“We have been fighting the system for a long time, now our anger has overflowed, it has gone beyond everything normal because the explosion at the harbour means we have to change everything.
“On Saturday we occupied the foreign ministry, the economy ministry, the energy ministry and the Association of Banks. The banking place we set on fire.
“Some of our revolutionaries brought a large crane to take apart a barricade set up to defend parliament.”
Those are the words of Rasha in Beirut, Lebanon. He is one of the many thousands of protesters who defied tear gas, mass arrests and beatings to demand the fall of the government and the political system.
Their protests followed a shattering explosion in the city’s port area that killed over 150 people.
Around 2750 tons of highly explosive ammonium nitrate had been stored in the port for more than six years. Lebanese customs officials wrote letters to the courts at least six times from 2014 to 2017, seeking guidance on how to dispose of the material. But no action was taken.
As recently as six months ago, officials inspecting the consignment warned that if it were not moved it would “blow up all of Beirut”.
And on Tuesday 4 August it ignited.
“The explosion is really a massacre,” Rasha said. “It cannot be said to be an accident.
“It is a symbol, and a result, of the corruption of the people in the government, and of a political regime that works for the powerful but not the poor.
The protests took place across large areas of the city centre, with people hurling down security force barricades and chanting “Revolution! Revolution!”
Hundreds of people took over the foreign ministry building for several hours. They hung red banners with a raised fist from the building, which had been damaged in the blast, and proclaimed Beirut a “disarmed” city.
Thousands of people assembled in the central Martyrs’ Square.

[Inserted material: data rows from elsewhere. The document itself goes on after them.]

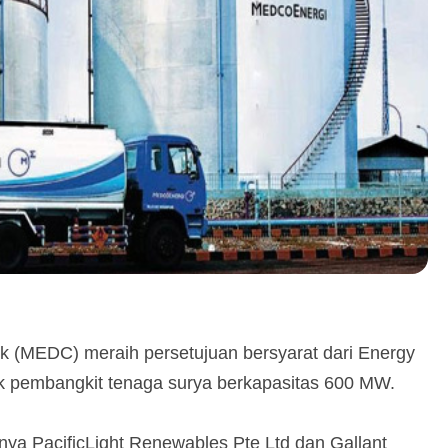
k (MEDC) meraih persetujuan bersyarat dari Energy
ek pembangkit tenaga surya berkapasitas 600 MW.
ya PacificLight Renewables Pte Ltd dan Gallant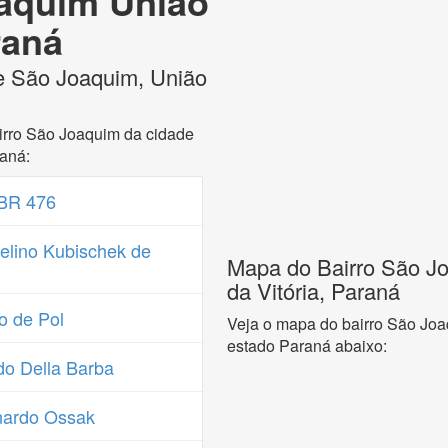
oaquim União
raná
e São Joaquim, União
irro São Joaquim da cidade
raná:
 BR 476
elino Kubischek de
Mapa do Bairro São Jo
da Vitória, Paraná
o de Pol
Veja o mapa do bairro São Joa
estado Paraná abaixo:
o Della Barba
nardo Ossak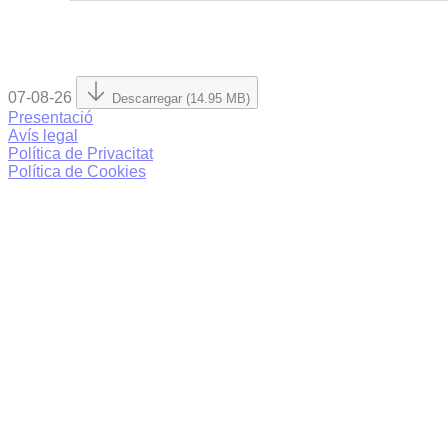
07-08-26
Descarregar (14.95 MB)
Presentació
Avís legal
Política de Privacitat
Política de Cookies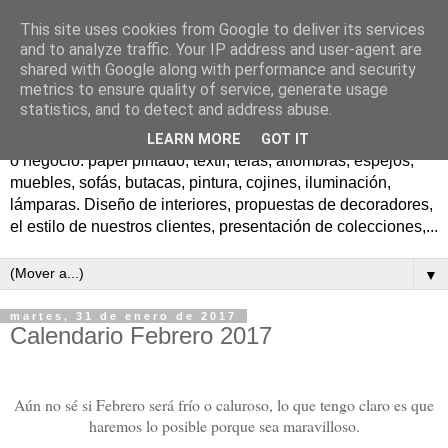
This site uses cookies from Google to deliver its services
El blog de decoracion de
and to analyze traffic. Your IP address and user-agent are
shared with Google along with performance and security
Laura Ashley
metrics to ensure quality of service, generate usage
statistics, and to detect and address abuse.
Todas las ideas para crear preciosos ambientes en tu hogar
LEARN MORE
GOT IT
o negocio: papel pintado, textil, telas, alfombras, espejos,
muebles, sofás, butacas, pintura, cojines, iluminación,
lámparas. Diseño de interiores, propuestas de decoradores,
el estilo de nuestros clientes, presentación de colecciones,...
▼
martes, 31 de enero de 2017
Calendario Febrero 2017
Aún no sé si Febrero será frío o caluroso, lo que tengo claro es que
haremos lo posible porque sea maravilloso.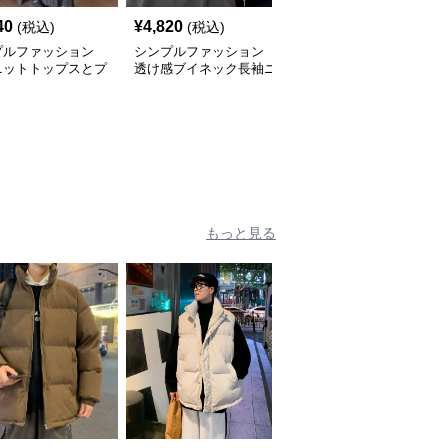
40
¥
4,820
¥
8,320
(税込)
(税込)
(税込)
プルファッション
シンプルファッション
シンプルファッション 4
ニットトップスとプ
透け感ブイネック長袖ニ
色展開 リブニットマン
ツスカートのセット
ットトップス
ト ゆったりトップス 無
地 体型カバー
もっと見る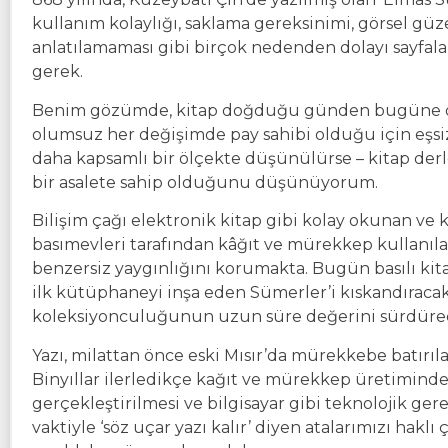
kullanım kolaylığı, saklama gereksinimi, görsel gü
anlatılamaması gibi birçok nedenden dolayı sayfal
gerek.
Benim gözümde, kitap doğduğu günden bugüne dek
olumsuz her değişimde pay sahibi olduğu için eşsiz 
daha kapsamlı bir ölçekte düşünülürse – kitap der
bir asalete sahip olduğunu düşünüyorum.
Bilişim çağı elektronik kitap gibi kolay okunan ve 
basımevleri tarafından kâğıt ve mürekkep kullanıla
benzersiz yaygınlığını korumakta. Bugün basılı kita
ilk kütüphaneyi inşa eden Sümerler’i kıskandıracak 
koleksiyonculuğunun uzun süre değerini sürdürec
Yazı, milattan önce eski Mısır’da mürekkebe batırıla
Binyıllar ilerledikçe kağıt ve mürekkep üretiminde 
gerçekleştirilmesi ve bilgisayar gibi teknolojik ger
vaktiyle ‘söz uçar yazı kalır’ diyen atalarımızı hakl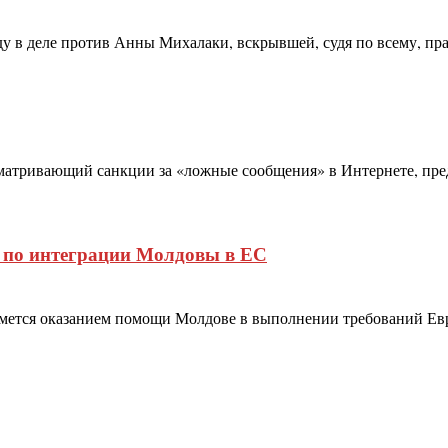
в деле против Анны Михалаки, вскрывшей, судя по всему, правд
атривающий санкции за «ложные сообщения» в Интернете, предс
т по интеграции Молдовы в ЕС
ймется оказанием помощи Молдове в выполнении требований Евр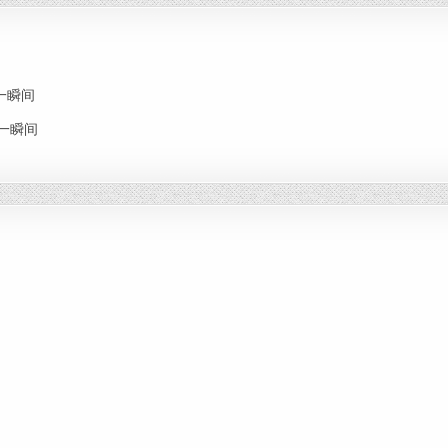
思念一瞬间
思念一瞬间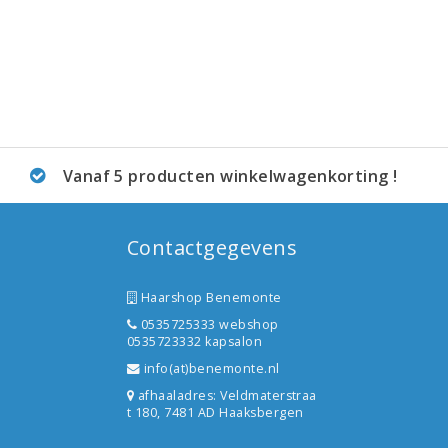
Vanaf 5 producten winkelwagenkorting !
Contactgegevens
Haarshop Benemonte
0535725333 webshop
0535723332 kapsalon
info(at)benemonte.nl
afhaaladres: Veldmaterstraa
t 180, 7481 AD Haaksbergen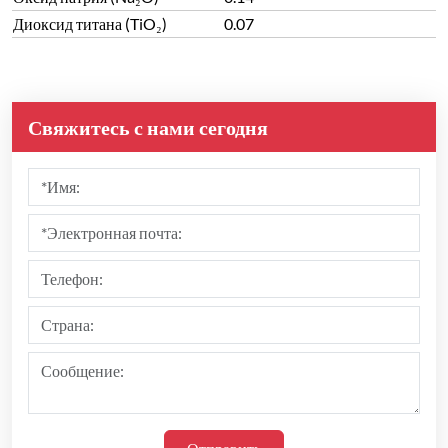
Диоксид титана (TiO₂)
0.07
Свяжитесь с нами сегодня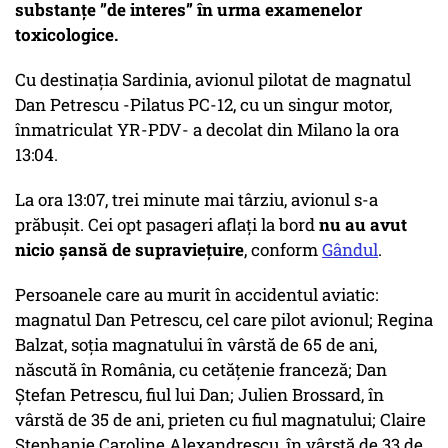
substanțe ”
de interes
” în urma examenelor
toxicologice.
Cu destinația Sardinia, avionul pilotat de magnatul
Dan Petrescu -Pilatus PC-12, cu un singur motor,
înmatriculat YR-PDV- a decolat din Milano la ora
13:04.
La ora 13:07, trei minute mai târziu, avionul s-a
prăbușit. Cei opt pasageri aflați la bord
nu au avut
nicio șansă de supraviețuire
, conform
Gândul
.
Persoanele care au murit în accidentul aviatic:
magnatul Dan Petrescu, cel care pilot avionul; Regina
Balzat, soția magnatului în vârstă de 65 de ani,
născută în România, cu cetățenie franceză; Dan
Ștefan Petrescu, fiul lui Dan; Julien Brossard, în
vârstă de 35 de ani, prieten cu fiul magnatului; Claire
Stephanie Caroline Alexandrescu, în vârstă de 33 de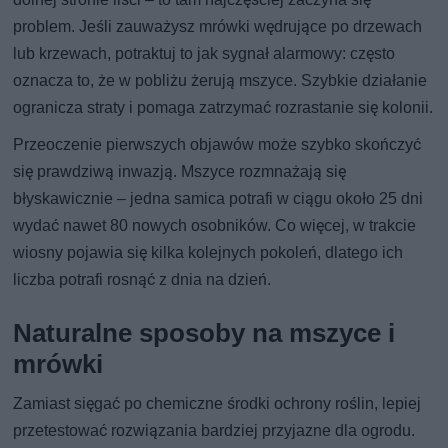
problem. Jeśli zauważysz mrówki wędrujące po drzewach
lub krzewach, potraktuj to jak sygnał alarmowy: często
oznacza to, że w pobliżu żerują mszyce. Szybkie działanie
ogranicza straty i pomaga zatrzymać rozrastanie się kolonii.
Przeoczenie pierwszych objawów może szybko skończyć
się prawdziwą inwazją. Mszyce rozmnażają się
błyskawicznie – jedna samica potrafi w ciągu około 25 dni
wydać nawet 80 nowych osobników. Co więcej, w trakcie
wiosny pojawia się kilka kolejnych pokoleń, dlatego ich
liczba potrafi rosnąć z dnia na dzień.
Naturalne sposoby na mszyce i
mrówki
Zamiast sięgać po chemiczne środki ochrony roślin, lepiej
przetestować rozwiązania bardziej przyjazne dla ogrodu.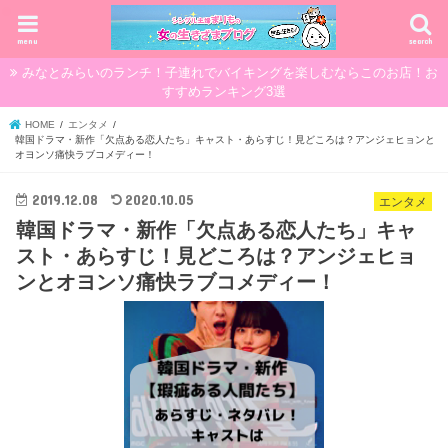
menu
search
みなとみらいのランチ！子連れでバイキングを楽しむならこのお店！お
すすめランキング3選
HOME
エンタメ
韓国ドラマ・新作「欠点ある恋人たち」キャスト・あらすじ！見どころは？アンジェヒョンと
オヨンソ痛快ラブコメディー！
2019.12.08
2020.10.05
エンタメ
韓国ドラマ・新作「欠点ある恋人たち」キャ
スト・あらすじ！見どころは？アンジェヒョ
ンとオヨンソ痛快ラブコメディー！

They erected gallows and conducted ceremonial hangings of effigies of politicians including president Michel Aoun, Nabih Berri, the speaker of parliament and Hezbollah leader Hasan Nasrallah.
“Murdered, not martyred,” read one sign held by a demonstrator. “Leave, you garbage,” said another.
Dignity
The New York Times newspaper reported, “The protesters chanted ‘the people want the fall of the regime,’ and held posters saying ‘leave, you are all killer’. ‘We want a future with dignity, we don’t want the blood of the victims of the explosion wasted,’ said Rose Sirour, one of the demonstrators.

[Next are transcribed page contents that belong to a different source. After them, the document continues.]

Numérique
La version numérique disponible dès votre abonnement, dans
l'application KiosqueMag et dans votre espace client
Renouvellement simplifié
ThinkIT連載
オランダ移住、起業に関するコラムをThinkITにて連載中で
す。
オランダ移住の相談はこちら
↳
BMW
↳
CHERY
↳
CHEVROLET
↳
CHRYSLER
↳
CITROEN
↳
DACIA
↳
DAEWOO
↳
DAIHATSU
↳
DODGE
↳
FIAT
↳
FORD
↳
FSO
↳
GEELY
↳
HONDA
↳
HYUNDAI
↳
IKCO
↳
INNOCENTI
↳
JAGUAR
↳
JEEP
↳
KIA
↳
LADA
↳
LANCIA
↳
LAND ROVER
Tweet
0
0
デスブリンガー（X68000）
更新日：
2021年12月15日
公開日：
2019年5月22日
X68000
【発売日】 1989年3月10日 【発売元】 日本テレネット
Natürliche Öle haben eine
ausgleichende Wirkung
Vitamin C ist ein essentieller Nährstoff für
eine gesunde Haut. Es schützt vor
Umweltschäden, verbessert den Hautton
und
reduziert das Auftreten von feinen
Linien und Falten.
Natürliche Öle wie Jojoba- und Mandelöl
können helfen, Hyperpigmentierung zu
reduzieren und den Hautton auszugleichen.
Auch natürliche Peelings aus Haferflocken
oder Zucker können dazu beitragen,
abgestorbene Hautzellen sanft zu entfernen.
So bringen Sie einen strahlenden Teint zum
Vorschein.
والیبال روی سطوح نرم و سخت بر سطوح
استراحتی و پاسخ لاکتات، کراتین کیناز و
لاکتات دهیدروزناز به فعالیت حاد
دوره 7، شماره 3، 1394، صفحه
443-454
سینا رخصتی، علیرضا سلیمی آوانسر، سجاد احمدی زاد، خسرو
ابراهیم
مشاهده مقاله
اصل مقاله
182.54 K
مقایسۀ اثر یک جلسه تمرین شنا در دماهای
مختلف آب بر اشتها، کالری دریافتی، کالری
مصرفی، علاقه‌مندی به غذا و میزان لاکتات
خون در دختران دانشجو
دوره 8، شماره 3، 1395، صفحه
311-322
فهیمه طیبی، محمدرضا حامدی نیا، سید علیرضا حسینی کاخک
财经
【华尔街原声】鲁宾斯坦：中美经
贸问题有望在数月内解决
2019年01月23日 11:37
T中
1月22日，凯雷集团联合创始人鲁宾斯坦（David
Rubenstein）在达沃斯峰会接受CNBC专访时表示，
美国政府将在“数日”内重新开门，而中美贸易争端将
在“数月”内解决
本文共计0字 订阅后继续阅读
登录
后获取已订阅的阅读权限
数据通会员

“No one in the streets set any store by government promises to hold those responsible to account.”
Lebanon was already in crisis before the blast.
The economy is in freefall, banks have refused to give depositors access to their money, and unemployment and inflation have soared.
The number of coronavirus cases reported daily was accelerating and many parts of the country were suffering from lengthy power cuts.
“Revolution” was the slogan of last October’s protests in Lebanon that demanded an end to inequality, corruption and the sectarian political system.
The slogans on Beirut’s streets now are similar to the ones that rang across the Middle East almost a decade ago and saw the fall of regimes in Tunisia and Egypt.
The scale of the protests now has forced Prime Minister Hassan Diab to say he will hold early elections.
Diab said he would introduce a law calling for early elections and said he would remain in government for two months until major parties can reach an agreement.
The entire government resigned.
But for many protesters that is not enough. “We do not want just some changing of chairs among the big ones as they are called,” says Rasha. “These criminals blew up our homes and took away our hopes.”
Sami Atallah, director of the Lebanese Center for Policy Studies, said, “This clientelistic and sectarian system breeds corruption and incompetence,” adding that Lebanon’s old guard was “trying to throw the blame on this government and let it take the fall so they distract the blame from them or their cronies”.
Politicians who have appeared in public, including former prime minister Saad Hariri, have been attacked. Angry demonstrators told Hariri, “Don’t you even think of returning to power.”
Justice Minister Marie-Claude Najm was followed through the streets of Beirut’s Gemmayzeh neighbourhood. Protesters threw water bottles at the minister.
Protesters are also angry at the police and army for their brutal treatment of those taking to the streets.
“The crisis in Lebanon is so deep that only change from top to bottom has a chance of saving us,” says Rasha.